Sounds too nice to be true? Well, I must admit there is a pair of downsides to sugar-free chocolate. First to mention is potential intestinal discomfort. Most packages of sugar-free chocolate carry a label that reads" "Excessive consumption may cause a laxative effect." This "laxative effect" is said of the factor of the sugar alcohol that isn't digested or absorbed. It goes through the intestinal tract and starts to ferment and attract water. In result discomfort can rang from gas to diarrhea, depending on the amount consumed and everyone person's individual intestinal tract. Consider this a little extra motivation to eat these chocolates in smaller portions! Remember that The American Dietetic Association advises that more than 50 grams of sorbitol or 20 grams of mannitol per day can cause diarrhea. You can find out how much sugar alcohol is in each sugar-free chocolate product by reading the nutrition hookup label.
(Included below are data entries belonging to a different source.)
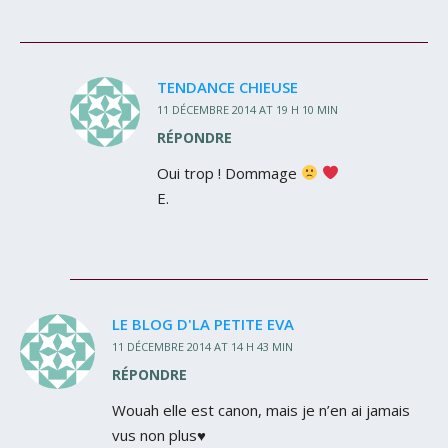
TENDANCE CHIEUSE
11 DÉCEMBRE 2014 AT 19 H 10 MIN
RÉPONDRE
Oui trop ! Dommage
E.
LE BLOG D'LA PETITE EVA
11 DÉCEMBRE 2014 AT 14 H 43 MIN
RÉPONDRE
Wouah elle est canon, mais je n’en ai jamais
vus non plus♥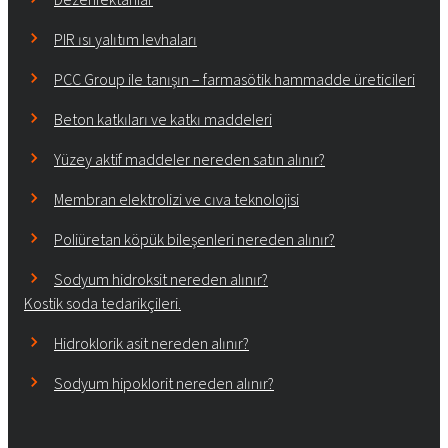
PIR ısı yalıtım levhaları
PCC Group ile tanışın – farmasötik hammadde üreticileri
Beton katkıları ve katkı maddeleri
Yüzey aktif maddeler nereden satın alınır?
Membran elektrolizi ve cıva teknolojisi
Poliüretan köpük bileşenleri nereden alınır?
Sodyum hidroksit nereden alınır?
Kostik soda tedarikçileri.
Hidroklorik asit nereden alınır?
Sodyum hipoklorit nereden alınır?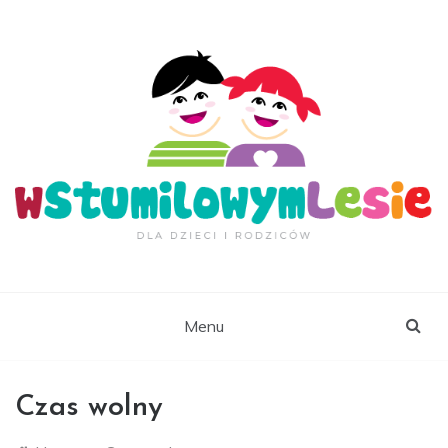
Skip
to
content
wStumilowymLesie.
Menu
Czas wolny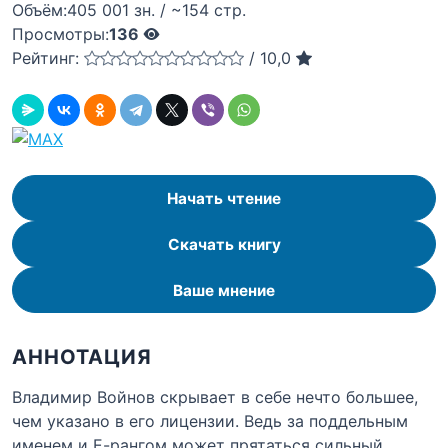
Объём:
405 001 зн. / ~154 стр.
Просмотры:
136
Рейтинг:
/
10,0
Начать чтение
Скачать книгу
Ваше мнение
АННОТАЦИЯ
Владимир Войнов скрывает в себе нечто большее,
чем указано в его лицензии. Ведь за поддельным
именем и Е-рангом может прятаться сильный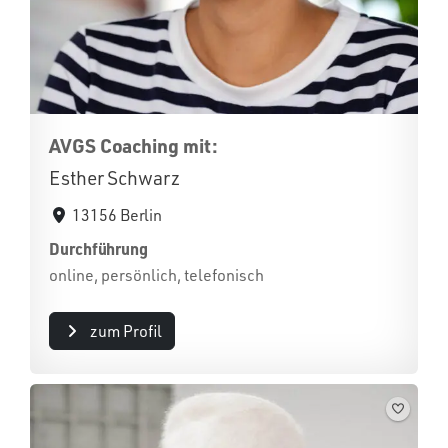
AVGS Coaching mit:
Esther Schwarz
13156 Berlin
Durchführung
online, persönlich, telefonisch
zum Profil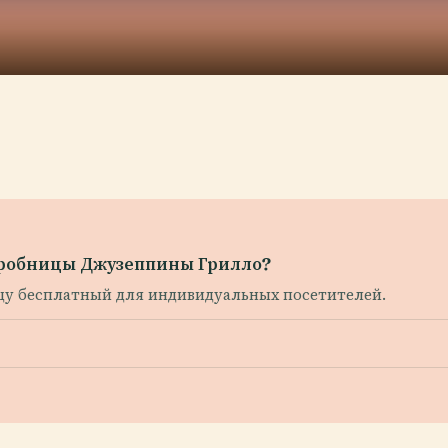
 гробницы Джузеппины Грилло?
ицу бесплатный для индивидуальных посетителей.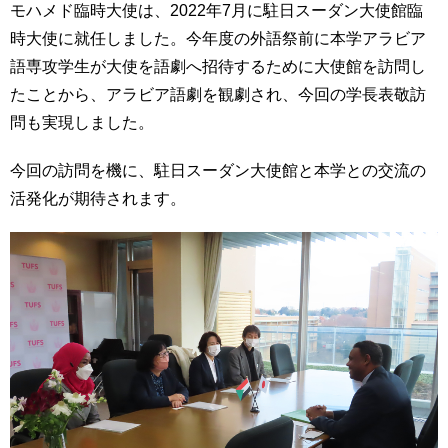
モハメド臨時大使は、2022年7月に駐日スーダン大使館臨
育
者
の
時大使に就任しました。今年度の外語祭前に本学アラビア
方
研
語専攻学生が大使を語劇へ招待するために大使館を訪問し
究
たことから、アラビア語劇を観劇され、今回の学長表敬訪
卒
問も実現しました。
業
社
生
会
の
今回の訪問を機に、駐日スーダン大使館と本学との交流の
連
方
携
活発化が期待されます。
一
入
般・
試
地
情
域
報
の
方
寄
附
教
を
職
す
員
る
専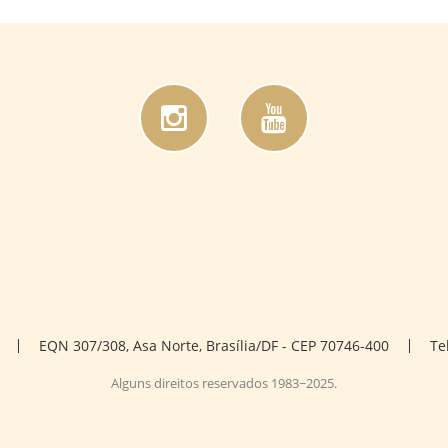
EQN 307/308, Asa Norte, Brasília/DF - CEP 70746-400
Te
Alguns direitos reservados 1983~2025.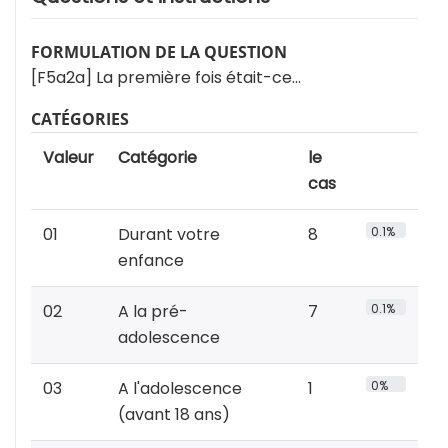
FORMULATION DE LA QUESTION
[F5a2a] La première fois était-ce…
CATÉGORIES
Valeur
Catégorie
le
cas
01
Durant votre
8
0.1%
enfance
02
A la pré-
7
0.1%
adolescence
03
A l'adolescence
1
0%
(avant 18 ans)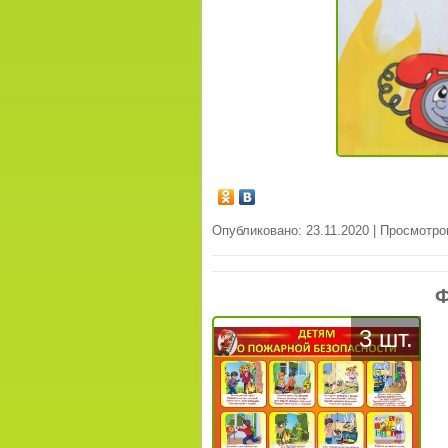
Опубликовано: 23.11.2020 | Просмотро
Ф
3 шт.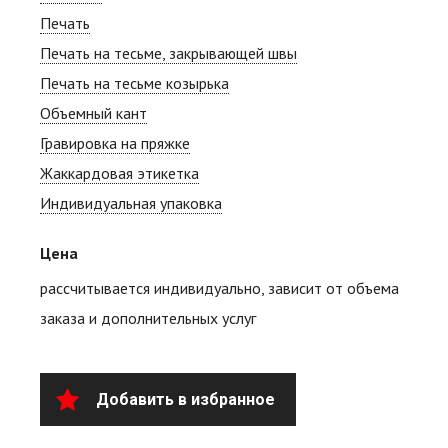
Печать
Печать на тесьме, закрывающей швы
Печать на тесьме козырька
Объемный кант
Гравировка на пряжке
Жаккардовая этикетка
Индивидуальная упаковка
Цена
рассчитывается индивидуально, зависит от объема
заказа и дополнительных услуг
Добавить в избранное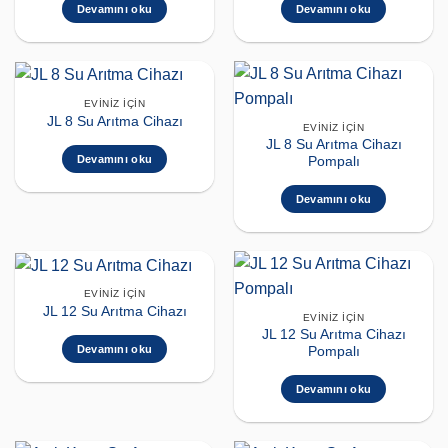
Devamını oku
Devamını oku
EVINIZ İÇIN
JL 8 Su Arıtma Cihazı
EVINIZ İÇIN
JL 8 Su Arıtma Cihazı
Devamını oku
Pompalı
Devamını oku
EVINIZ İÇIN
JL 12 Su Arıtma Cihazı
EVINIZ İÇIN
JL 12 Su Arıtma Cihazı
Devamını oku
Pompalı
Devamını oku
Sugar-free doesn't mean saturated-fat free, or calorie-free. Chocolate tastes so good thanks to 2 things: he sweet ingredient (maltitol, in the case of sugar-free chocolate), and cocoa butter. And cocoa butter is extremely rich in saturated fat. For example, five pieces of Russell Stover Sugar Free Chocolate Candy Miniatures add up to 190 calories, 14 grams of total fat, and 9 grams of saturated fat.
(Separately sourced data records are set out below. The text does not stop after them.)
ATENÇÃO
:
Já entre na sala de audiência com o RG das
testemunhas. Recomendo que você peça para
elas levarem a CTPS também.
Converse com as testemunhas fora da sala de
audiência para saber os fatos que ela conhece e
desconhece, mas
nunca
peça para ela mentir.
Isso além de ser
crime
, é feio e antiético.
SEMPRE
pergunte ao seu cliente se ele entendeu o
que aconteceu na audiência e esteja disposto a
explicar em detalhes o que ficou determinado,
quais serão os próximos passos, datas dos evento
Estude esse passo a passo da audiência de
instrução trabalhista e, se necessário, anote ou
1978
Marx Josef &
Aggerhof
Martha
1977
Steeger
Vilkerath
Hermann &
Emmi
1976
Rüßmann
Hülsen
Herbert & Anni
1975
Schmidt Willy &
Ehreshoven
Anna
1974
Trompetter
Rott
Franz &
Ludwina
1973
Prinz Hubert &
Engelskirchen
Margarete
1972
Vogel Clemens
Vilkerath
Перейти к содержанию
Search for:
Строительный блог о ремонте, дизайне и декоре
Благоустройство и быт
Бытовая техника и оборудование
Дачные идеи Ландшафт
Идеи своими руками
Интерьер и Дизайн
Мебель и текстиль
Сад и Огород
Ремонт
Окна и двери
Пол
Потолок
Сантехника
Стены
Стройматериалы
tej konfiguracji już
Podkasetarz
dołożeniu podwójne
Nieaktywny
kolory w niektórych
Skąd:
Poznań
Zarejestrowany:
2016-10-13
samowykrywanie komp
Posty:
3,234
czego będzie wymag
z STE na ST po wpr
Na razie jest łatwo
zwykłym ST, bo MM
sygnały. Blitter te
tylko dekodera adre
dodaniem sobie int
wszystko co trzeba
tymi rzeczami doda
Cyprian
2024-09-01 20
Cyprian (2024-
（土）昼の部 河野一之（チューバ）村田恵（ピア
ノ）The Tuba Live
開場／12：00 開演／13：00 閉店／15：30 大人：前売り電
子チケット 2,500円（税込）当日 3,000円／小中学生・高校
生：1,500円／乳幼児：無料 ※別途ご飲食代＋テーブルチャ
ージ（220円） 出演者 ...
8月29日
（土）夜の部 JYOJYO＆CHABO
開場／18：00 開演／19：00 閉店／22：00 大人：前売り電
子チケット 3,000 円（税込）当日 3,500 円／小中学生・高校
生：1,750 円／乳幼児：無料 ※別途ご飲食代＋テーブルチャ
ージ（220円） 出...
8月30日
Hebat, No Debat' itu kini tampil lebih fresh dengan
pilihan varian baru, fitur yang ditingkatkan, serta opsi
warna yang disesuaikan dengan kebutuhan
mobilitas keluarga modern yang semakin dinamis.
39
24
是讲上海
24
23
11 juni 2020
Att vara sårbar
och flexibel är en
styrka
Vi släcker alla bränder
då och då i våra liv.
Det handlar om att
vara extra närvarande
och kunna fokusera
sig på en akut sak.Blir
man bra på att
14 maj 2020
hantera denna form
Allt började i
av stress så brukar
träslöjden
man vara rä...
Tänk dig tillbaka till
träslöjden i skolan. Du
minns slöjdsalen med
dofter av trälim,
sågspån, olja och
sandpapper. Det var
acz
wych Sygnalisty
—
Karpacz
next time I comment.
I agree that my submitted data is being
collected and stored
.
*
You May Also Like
Does Sugar-Free Chocolate Enjoy Fewer Calories? The good news is that there are some calorie savings with sugar-free chocolate. The bad news is that it its amount is not impressive after all. A 40-gram serving of Dove sugar-free chocolate has 190 calories, and the corresponding amount of regular milk chocolate totals around 210 calories. If this represents a daily savings of 20 calories, the weekly savings could be 140 calories, and the monthly savings, 560.


Given these calorie totals, it's important to keep portion extent in mind even if you vote for sugar-free chocolate.